Winterthurer Stadtbefestigung

Der Obere Bogen gehörte zur ursprünglichen Befestigungsanlage der Stadt. Er war bis zum Bau des Obertors das Osttor der Stadt und befand sich auf der Hauptverkehrsachse, die von Zürich nach Frauenfeld und St. Gallen bis zum Bodensee führte. Im Oberen Bogen traf sich die Oberstuben Zunft für ihre Versammlungen und frönten der Geselligkeit. 1871 wurde der Obere Bogen abgerissen.


Baujahr
12. Jahrhundert

Abbruch
1871


Der Oberer Bogen (Zeitbogen) am Unterer Graben um 1860, Blick in die Marktgasse Foto: winbib (Signatur: 020433)

Das Grabentor

Der Obere Bogen wurde im 12. Jahrhundert als Teil der ursprünglichen Befestigungsanlage im Osten der Stadt erbaut. Er war vor der Befestigung der Vorstädte und bis zum Bau des Obertors 1340 das Haupttor im Osten der Stadt und lag auf einer Hauptverkehrsachse. Der gesamte Güterverkehr von Zürich in Richtung Osten führte über Winterthur und zwar vom Untertor über die Marktgasse zum Oberen Bogen und dann weiter über Frauenfeld und St. Gallen bis zum Bodensee. Neben dem Oberen Bogen waren im Westen der Untere Bogen, im Süden das Steigtor und im Norden das Schmditor. Die vier Tore verband die Stadt, die im 12. Jahrhundert den quadratischen Raum zwischen Neumarkt, Technikumsstrasse, Unteren Graben und Stadthausstrasse umfasste, mit der Aussenwelt. Der Obere und der Untere Bogen lagen im 12. Jahrhundert an den Stadtgräben. Sie wurden aus diesem Grund auch Tore am Graben oder Grabentore genannt. Vor den beiden Gräben im Osten und Westen der Stadt entstanden im 13. Jahrhundert neue Siedlungen. 1264 wird im Stadtrechtsprivileg erstmals eine östliche Vorstadt erwähnt. Die Neustadt, die an die Kernstadt anschloss, wurde im 13. Jahrhundert ebenfalls mit Wall und Graben befestigt. In einer zweiten Phase um 1300 oder im 14. Jahrhundert entstand dann um die Neustadt eine erste Stadtmauer und 1340 wurde das Obertor gebaut. Der Obere Bogen lag nun innerhalb der Stadtmauern und wurden in seiner Funktion als Stadttor durch das Obertor ersetzt.

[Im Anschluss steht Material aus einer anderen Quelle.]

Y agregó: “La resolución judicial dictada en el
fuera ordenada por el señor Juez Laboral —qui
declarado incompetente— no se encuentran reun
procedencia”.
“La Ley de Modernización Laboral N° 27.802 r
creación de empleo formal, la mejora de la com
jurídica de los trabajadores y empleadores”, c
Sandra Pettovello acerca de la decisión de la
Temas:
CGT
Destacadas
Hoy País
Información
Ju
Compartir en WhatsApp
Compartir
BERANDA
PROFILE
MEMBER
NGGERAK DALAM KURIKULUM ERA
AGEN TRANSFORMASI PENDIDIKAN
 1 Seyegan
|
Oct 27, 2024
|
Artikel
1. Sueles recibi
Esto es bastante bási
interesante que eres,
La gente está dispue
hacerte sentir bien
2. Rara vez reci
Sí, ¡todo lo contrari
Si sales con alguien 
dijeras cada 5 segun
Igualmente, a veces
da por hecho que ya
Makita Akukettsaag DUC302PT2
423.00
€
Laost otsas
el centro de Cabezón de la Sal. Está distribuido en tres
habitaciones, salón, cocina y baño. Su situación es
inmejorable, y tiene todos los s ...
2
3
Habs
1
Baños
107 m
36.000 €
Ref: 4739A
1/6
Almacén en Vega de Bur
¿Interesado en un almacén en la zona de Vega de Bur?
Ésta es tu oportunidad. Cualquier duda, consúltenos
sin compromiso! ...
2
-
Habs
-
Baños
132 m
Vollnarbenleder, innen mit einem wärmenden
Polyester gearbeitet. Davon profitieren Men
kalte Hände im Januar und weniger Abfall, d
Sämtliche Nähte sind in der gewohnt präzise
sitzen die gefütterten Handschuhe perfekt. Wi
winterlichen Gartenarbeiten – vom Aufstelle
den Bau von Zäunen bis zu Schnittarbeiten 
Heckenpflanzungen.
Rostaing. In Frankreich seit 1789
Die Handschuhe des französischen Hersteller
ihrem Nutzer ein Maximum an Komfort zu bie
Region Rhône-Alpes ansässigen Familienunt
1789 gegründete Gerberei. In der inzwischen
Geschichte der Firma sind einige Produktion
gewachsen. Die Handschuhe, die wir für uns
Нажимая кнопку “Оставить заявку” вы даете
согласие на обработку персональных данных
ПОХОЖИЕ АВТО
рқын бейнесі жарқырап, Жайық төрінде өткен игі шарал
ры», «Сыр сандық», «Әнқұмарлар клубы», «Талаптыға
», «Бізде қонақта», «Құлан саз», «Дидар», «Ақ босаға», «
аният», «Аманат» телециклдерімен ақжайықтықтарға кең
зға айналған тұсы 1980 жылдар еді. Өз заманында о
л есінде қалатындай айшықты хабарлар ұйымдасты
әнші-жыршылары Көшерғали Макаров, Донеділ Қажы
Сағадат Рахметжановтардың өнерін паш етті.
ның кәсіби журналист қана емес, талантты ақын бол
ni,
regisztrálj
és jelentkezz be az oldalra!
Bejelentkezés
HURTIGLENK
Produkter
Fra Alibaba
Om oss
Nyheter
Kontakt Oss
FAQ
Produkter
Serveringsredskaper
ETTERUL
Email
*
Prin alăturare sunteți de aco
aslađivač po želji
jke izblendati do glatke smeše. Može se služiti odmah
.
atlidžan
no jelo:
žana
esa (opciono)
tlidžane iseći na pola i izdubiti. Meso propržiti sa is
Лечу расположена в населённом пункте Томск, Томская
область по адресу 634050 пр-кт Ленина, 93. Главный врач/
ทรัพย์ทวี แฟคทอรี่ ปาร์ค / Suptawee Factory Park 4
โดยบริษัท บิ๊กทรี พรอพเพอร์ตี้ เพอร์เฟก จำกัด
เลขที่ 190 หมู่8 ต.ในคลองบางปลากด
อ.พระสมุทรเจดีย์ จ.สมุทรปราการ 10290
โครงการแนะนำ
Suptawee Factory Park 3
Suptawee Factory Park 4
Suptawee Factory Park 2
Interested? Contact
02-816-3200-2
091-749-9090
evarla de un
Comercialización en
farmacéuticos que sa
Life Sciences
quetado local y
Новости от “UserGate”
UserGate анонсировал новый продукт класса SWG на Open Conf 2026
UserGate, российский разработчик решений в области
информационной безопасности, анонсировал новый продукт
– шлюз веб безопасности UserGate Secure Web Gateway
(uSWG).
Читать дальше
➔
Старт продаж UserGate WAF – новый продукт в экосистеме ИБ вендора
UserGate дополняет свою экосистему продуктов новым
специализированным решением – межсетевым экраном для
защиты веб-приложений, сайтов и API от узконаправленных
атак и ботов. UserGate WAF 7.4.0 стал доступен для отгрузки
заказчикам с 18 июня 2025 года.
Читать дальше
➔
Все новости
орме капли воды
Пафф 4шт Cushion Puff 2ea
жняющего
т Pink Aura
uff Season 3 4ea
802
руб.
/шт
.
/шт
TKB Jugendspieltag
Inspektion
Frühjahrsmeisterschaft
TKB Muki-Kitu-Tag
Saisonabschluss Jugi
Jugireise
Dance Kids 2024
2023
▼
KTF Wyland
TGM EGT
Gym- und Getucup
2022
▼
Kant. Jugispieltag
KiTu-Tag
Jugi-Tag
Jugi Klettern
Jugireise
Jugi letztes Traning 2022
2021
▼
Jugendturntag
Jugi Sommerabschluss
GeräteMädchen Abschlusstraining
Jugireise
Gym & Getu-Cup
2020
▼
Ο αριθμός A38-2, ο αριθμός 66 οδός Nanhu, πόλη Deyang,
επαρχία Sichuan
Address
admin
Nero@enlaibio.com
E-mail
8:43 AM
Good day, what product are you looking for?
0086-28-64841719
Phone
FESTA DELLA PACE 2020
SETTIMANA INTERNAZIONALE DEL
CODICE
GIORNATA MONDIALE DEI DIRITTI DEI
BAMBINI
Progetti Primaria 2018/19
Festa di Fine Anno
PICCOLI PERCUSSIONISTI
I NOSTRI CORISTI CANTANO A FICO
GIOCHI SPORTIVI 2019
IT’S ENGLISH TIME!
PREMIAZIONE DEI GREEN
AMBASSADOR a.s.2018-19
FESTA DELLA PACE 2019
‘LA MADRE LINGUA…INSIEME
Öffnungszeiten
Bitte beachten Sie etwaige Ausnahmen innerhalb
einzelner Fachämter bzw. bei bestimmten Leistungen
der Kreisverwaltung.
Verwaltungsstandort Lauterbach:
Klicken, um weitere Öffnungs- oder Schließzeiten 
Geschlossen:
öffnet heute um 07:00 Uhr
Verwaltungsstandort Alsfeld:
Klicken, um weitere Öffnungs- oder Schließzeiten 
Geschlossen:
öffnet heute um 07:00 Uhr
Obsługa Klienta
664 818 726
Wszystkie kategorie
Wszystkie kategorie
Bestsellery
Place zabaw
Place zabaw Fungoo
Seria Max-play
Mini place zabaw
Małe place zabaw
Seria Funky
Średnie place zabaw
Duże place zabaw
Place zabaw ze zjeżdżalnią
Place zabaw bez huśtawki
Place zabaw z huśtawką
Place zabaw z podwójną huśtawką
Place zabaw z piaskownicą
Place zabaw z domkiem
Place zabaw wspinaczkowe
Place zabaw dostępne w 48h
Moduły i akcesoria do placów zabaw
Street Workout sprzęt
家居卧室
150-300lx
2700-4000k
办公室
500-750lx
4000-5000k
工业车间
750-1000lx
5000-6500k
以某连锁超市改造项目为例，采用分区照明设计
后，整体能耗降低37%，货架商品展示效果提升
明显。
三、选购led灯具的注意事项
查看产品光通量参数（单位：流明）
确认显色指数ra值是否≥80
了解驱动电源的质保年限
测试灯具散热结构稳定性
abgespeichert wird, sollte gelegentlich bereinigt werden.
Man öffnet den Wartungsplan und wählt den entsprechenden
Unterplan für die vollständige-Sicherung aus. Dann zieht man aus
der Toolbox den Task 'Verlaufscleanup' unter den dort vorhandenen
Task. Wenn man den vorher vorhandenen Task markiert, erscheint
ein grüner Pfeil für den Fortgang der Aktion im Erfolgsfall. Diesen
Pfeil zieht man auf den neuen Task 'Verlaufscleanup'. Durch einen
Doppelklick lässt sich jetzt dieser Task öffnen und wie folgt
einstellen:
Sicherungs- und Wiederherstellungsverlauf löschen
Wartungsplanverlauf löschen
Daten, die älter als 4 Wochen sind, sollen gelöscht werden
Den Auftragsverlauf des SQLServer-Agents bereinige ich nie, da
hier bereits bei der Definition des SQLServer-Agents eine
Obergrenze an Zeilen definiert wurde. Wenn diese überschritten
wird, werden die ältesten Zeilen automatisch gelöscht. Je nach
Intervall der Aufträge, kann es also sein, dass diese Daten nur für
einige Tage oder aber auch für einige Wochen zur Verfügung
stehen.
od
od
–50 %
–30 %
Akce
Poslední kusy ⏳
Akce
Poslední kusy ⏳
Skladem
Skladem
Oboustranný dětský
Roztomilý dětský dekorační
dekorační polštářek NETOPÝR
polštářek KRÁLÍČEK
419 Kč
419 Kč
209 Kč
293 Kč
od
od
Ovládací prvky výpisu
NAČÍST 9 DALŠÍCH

Vom Stadttor zur Zunftsstube

Obwohl der Obere Bogen seine ursprüngliche Funktion als Stadtpforte verloren hatte, blieb er weiterhin bestehen und wurde fortan von der Oberstuben Zunft als Zunfthaus genutzt. Der Oberstuben Zunft, der grössten Winterthurer Zunft, gehörten die ledigen Gesellen verschiedener Handwerksberufe an. Neben den Glasern, den Goldschmieden, der Hafner, der Maler, der Messerschmiede, der Schlosser, der Tischmacher und der Uhrmacher waren auch Zimmerleute und die Zinngiesser Mitglied der Oberstuben Zunft. Eine eigene Zunft hatten hingegen die Schuhmacher, die Gerber, die Schneider, die Weber und die Rebleute. Im Oberen Bogen hielt die Oberstuben Zunft ihre Versammlungen ab und frönten der Geselligkeit.

Glocken- und Uhrturm

Um 1500 wurde der hohe Turm abgetragen und es wurde auf Kosten der Oberstuben Zunft dem zweigeschossigen Bau 1564 ein Türmchen mit einer Uhr von Erhard Liechti aufgesetzt. Von da an wurde der Obere Bogen auch Oberes Zeit genannt. Der Obere Bogen zählt aus gesellschaftlicher und städtebaulicher Sicht zu den hervorragendsten Baudenkmälern der Stadt Winterthur im 16. Jahrhundert. Neben seiner Bedeutung als Zunfthaus zeichnete sich das Bauwerk insbesondere durch seinen Treppengiebel mit Uhrziffernblatt und offenem Glockentürmchen und durch die zahlreichen gotischen Staffelfenstern aus.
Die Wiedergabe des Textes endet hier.